名前を呼ばれて立ち上がる誰かの背中をぼんやり見送っていると、ふと視界の先、式場の後方の来賓席に目が留まる。

……お母さんが、いた。

姿勢を正して座っている。こちらに気づいた様子はないけど、きっと私のために、来てくれた。

胸が少しだけ温かくなる。

みんながこうして、きちんと卒業していく。

私も、普通になれるの……?今からでも、遅くない……?

何事もなく、名前を呼ばれて、証書をもらって、誰かと笑って写真を撮って……。
お母さんと帰って、ささやかなお祝いして。
そうして、レオくんのことを忘れて過ごして……。

――本当にそれでいいの?

心臓がどくりと嫌な音を立てた。

スマホを見る。
画面は暗いまま。
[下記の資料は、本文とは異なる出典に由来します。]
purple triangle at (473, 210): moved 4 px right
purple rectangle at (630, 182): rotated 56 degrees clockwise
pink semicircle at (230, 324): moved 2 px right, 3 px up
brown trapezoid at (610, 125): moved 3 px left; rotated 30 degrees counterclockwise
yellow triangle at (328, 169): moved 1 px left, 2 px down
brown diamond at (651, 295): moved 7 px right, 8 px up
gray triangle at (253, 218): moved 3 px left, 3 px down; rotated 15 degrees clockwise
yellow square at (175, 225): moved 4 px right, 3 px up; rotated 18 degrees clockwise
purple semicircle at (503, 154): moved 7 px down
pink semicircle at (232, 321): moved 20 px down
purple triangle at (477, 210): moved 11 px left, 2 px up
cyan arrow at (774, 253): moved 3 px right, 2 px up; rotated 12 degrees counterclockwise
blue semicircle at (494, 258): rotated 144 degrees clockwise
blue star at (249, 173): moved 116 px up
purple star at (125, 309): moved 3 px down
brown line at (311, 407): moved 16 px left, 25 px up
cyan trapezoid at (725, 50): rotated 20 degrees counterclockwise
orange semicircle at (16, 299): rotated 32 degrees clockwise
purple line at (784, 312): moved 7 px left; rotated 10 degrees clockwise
通知は一件もなかった。

ひゅっと息が詰まる。

名簿の順番が、自分の番へと迫ってくるのがわかった。

鼓動が早くなる。

――わかってる。

ここで式を終えたら、私は本当に“卒業”してしまう。
高校だけじゃない。レオくんとの関係も、全部。

――レオくんは試している。私がここに残るか、彼のもとへ行くか。

結果はきっとレオくんにとってはどっちでもいいんだろうな。

優しいようで、なんて残酷なんだろう。

――わたしはとっくに、レオなしでは生きていけないのに。